Neuroblastoma is a neuroendocrine tumor that arises from developing sympathetic nerve tissue, the part of the nervous system responsible for regulating the body's response to stress by adjusting heart rate, blood pressure, hormone levels, and digestion. This specialized nervous tissue is located alongside the spinal cord, along nerve fiber pathways, and in the adrenal glands—two organs above the kidneys that produce essential hormones. Neuroblastoma primarily affects infants and young children and is rarely seen in children over ten years of age. It is the most common cancer in infants and the leading type of solid extracranial tumor in children. In the United States, approximately 800 cases of neuroblastoma are diagnosed each year. Prognosis depends on factors such as age (with infants having a better outcome), disease stage, and the presence or absence of specific molecular and genetic markers in the tumor cells.
Neuroblastoma tumors can develop anywhere along the sympathetic chain, but they most commonly occur in the abdomen. Nearly all cases of neuroblastoma result from sporadic mutations. The MYCN gene, a transcription factor, is amplified in approximately 25% of cases.
Most patients with neuroblastoma present with signs and symptoms that are related to primary and metastatic tumor growth. Tumors located in the abdomen can cause abdominal pain, constipation, bladder dysfunction and abdominal swelling. Tumors located in the thorax may cause breathing difficulties, facial swelling (due to superior vena cava syndrome), and droopy eyes (due to ipsilateral Horner syndrome). Tumors located along the spinal cord or nerve fibers can result in neurological dysfunction, including weakness, loss of sensation, pain, bladder or bowel incontinence, or paralysis. Spinal tumors can also cause scoliosis (abnormal curvature of the spine).
Other symptoms associated with neuroblastoma include bulging eyes or dark circles around the eyes (due to metastasis to the orbital sockets), heterochromia (two differently colored eyes), painless bluish lumps under the skin in infants, and complaints of back or limb pain (from spinal or bone metastasis). Other symptoms include watery diarrhea (from elevated levels of vasoactive intestinal peptide, or VIP), opsoclonus-myoclonus syndrome (characterized by jerky body movements or uncontrolled eye movements due to the presence of autoimmune antibodies), swelling of body parts (from lymphatic blockage), hypertension, fatigue, bruising or bleeding (due to decreased blood cell counts when cancer infiltrates the bone marrow).
A physician will perform a detailed history and physical examination, schedule imaging tests, and order laboratory tests to determine if a child has neuroblastoma. This will also aid in cancer staging and treatment.
A tissue sample is needed for the diagnosis of neuroblastoma and helps determine cancer staging and prognosis. Biopsies will be taken from the tumor site and bone marrow aspirations will be performed in both the right and left hip bones. These samples will be examined under a microscope to identify small round blue cells. They will also be analyzed for specific molecular and genetic markers.
Neuroblastoma is a heterogeneous disease. There are several factors that affect prognosis and response to therapy:
Treatment for neuroblastoma depends on the stage of disease. In low and intermediate risk tumors, the primary treatment is surgical removal, with chemotherapy added as needed.

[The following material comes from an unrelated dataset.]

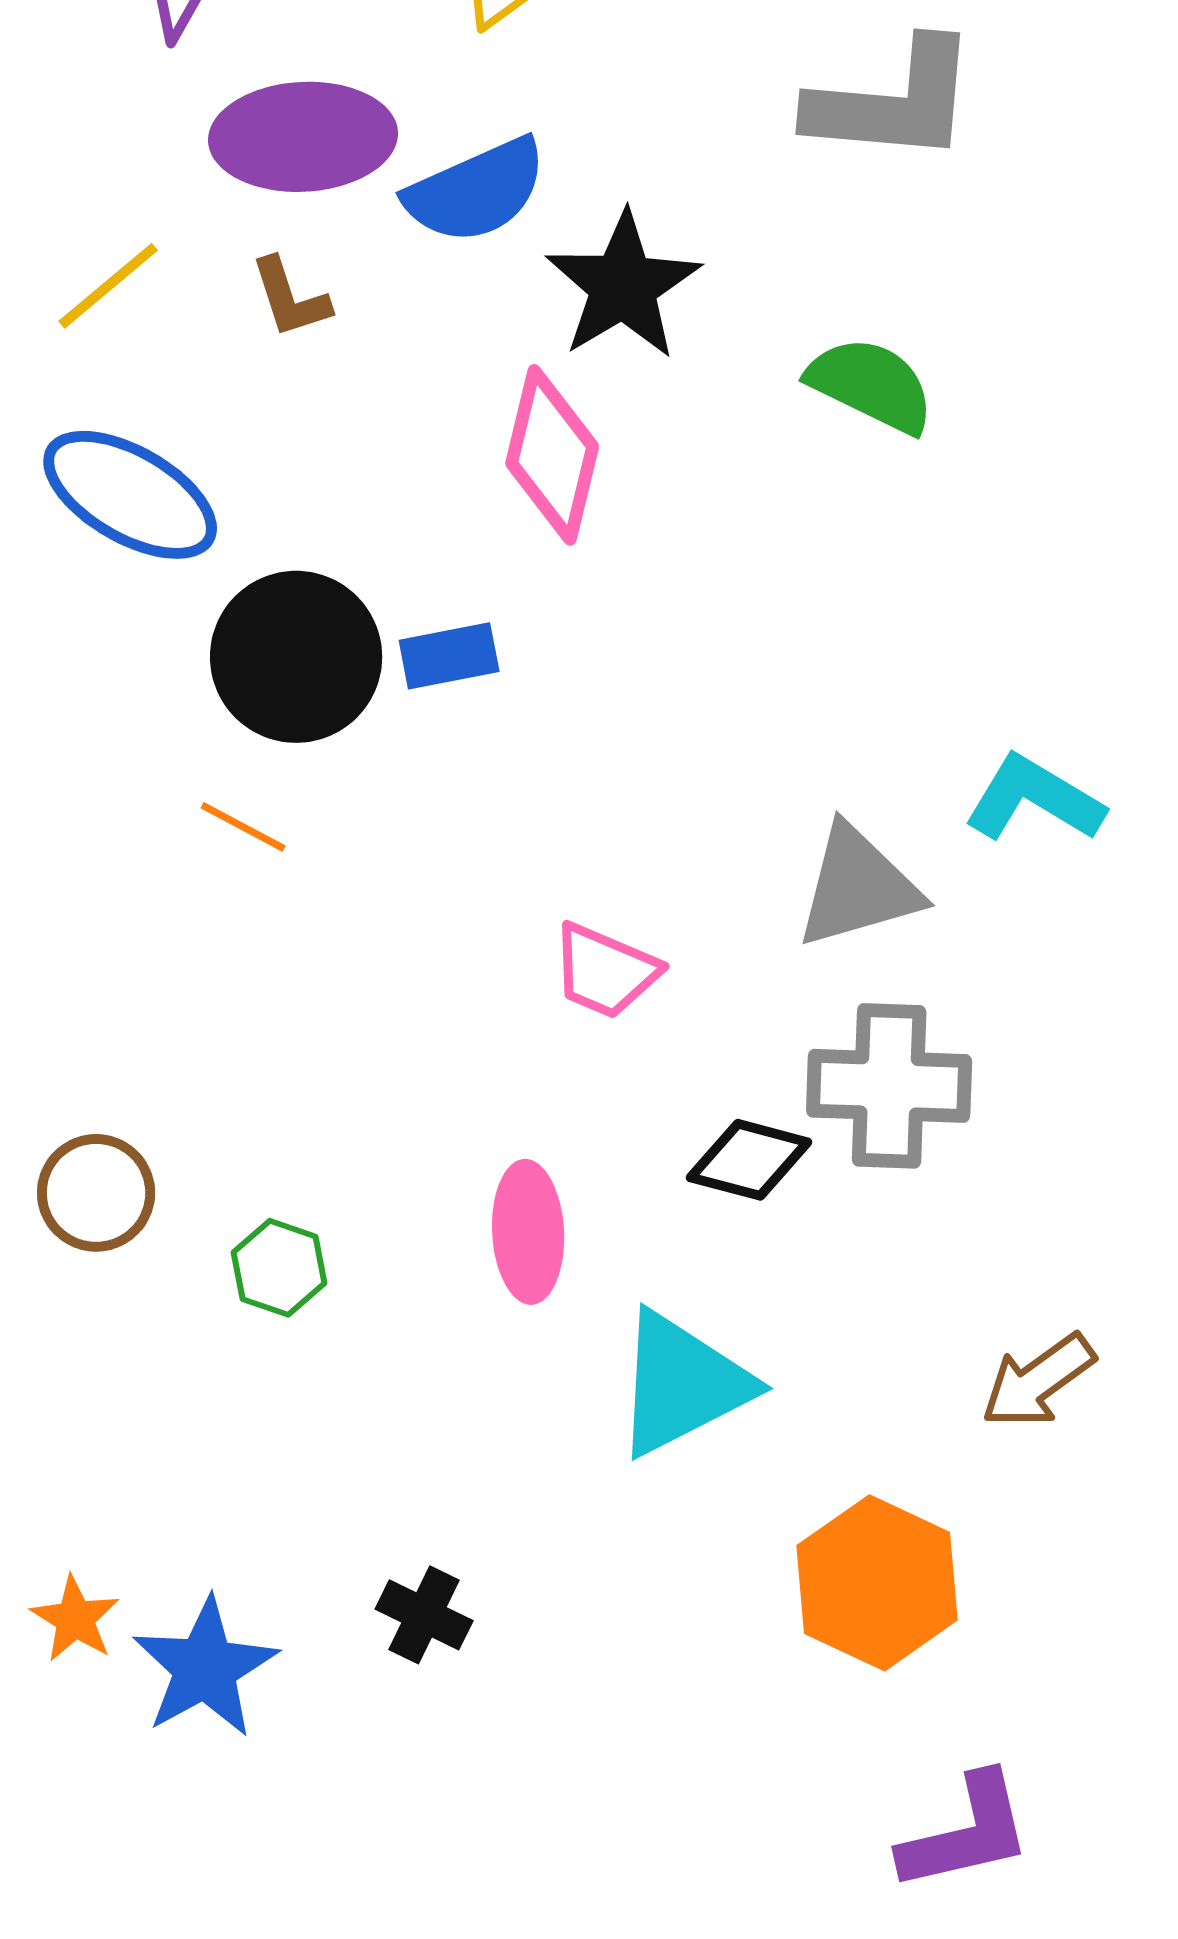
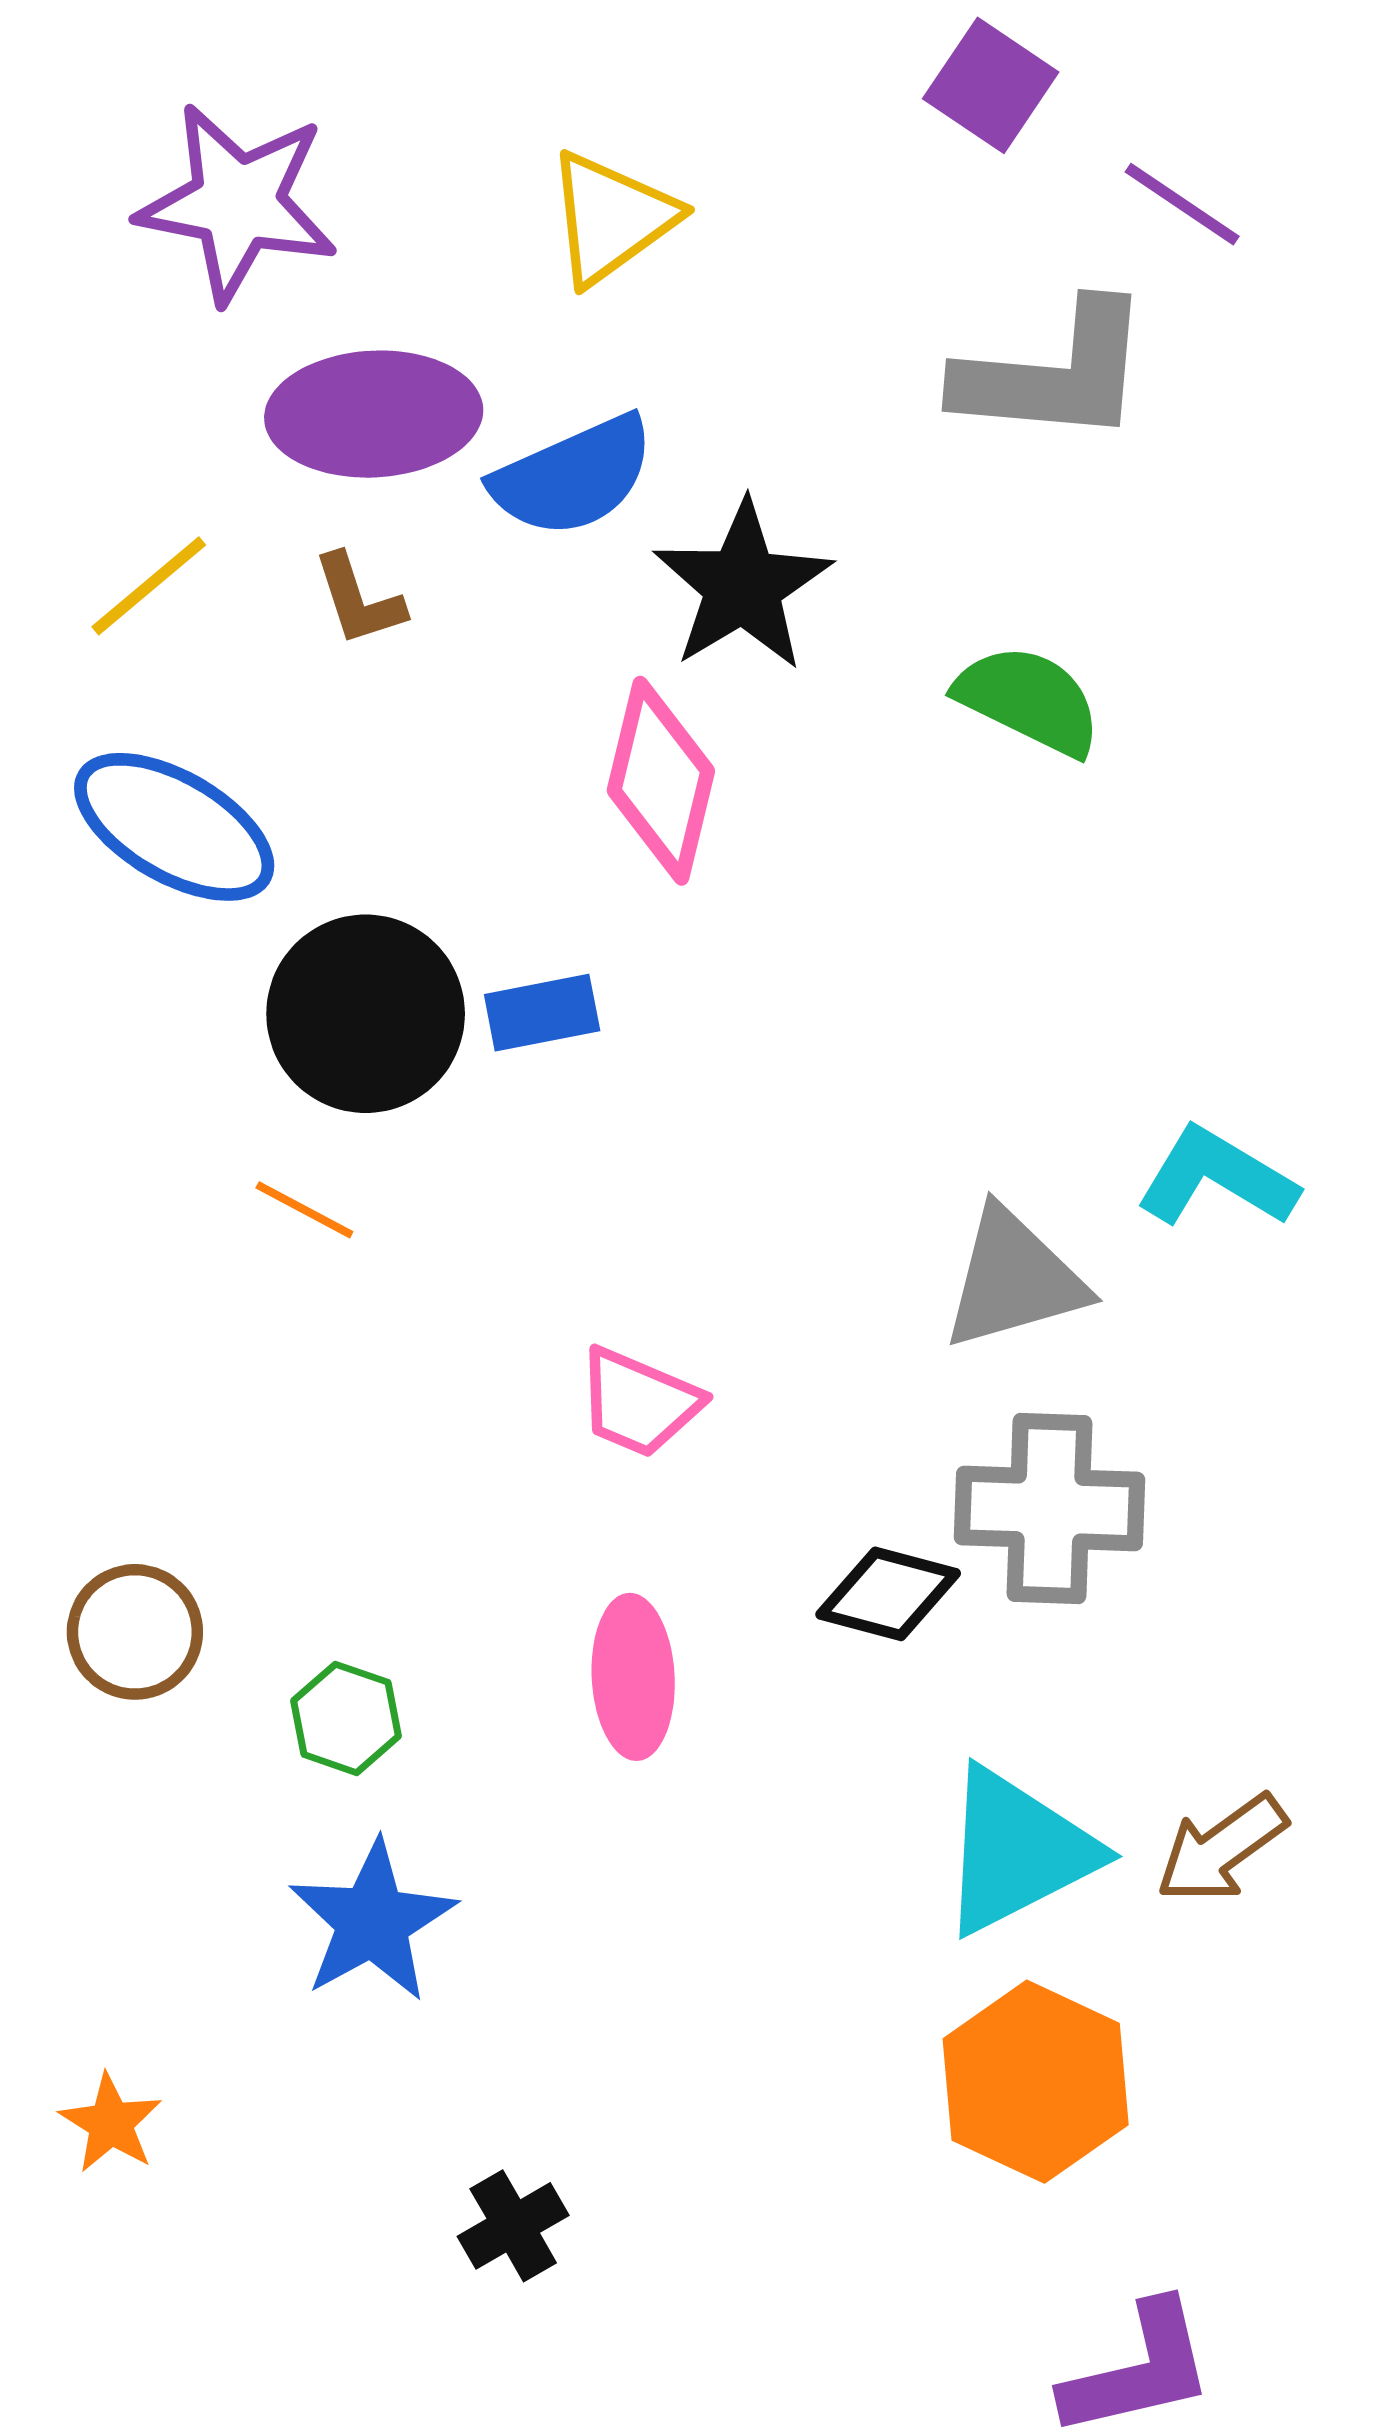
pink trapezoid: (605, 971) -> (639, 1402), moved
cyan triangle: (682, 1384) -> (1017, 1851), moved
black cross: (424, 1615) -> (513, 2226), moved, turned 34
blue star: (205, 1668) -> (373, 1921), moved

For high-risk tumors where the long-term survival rates are less than 15%, treatment involves intensive combinations of chemotherapy, surgery, bone marrow transplantation, and radiation therapy. Retinoids are routinely used, as they can induce differentiation of neuroblastoma cells, limiting their ability to divide. The immunotherapy dinutuximab may also be used, though it carries a risk of toxicity. In one trial, the combination of dinutuximab and retinoids improved both event-free survival and overall survival at two years.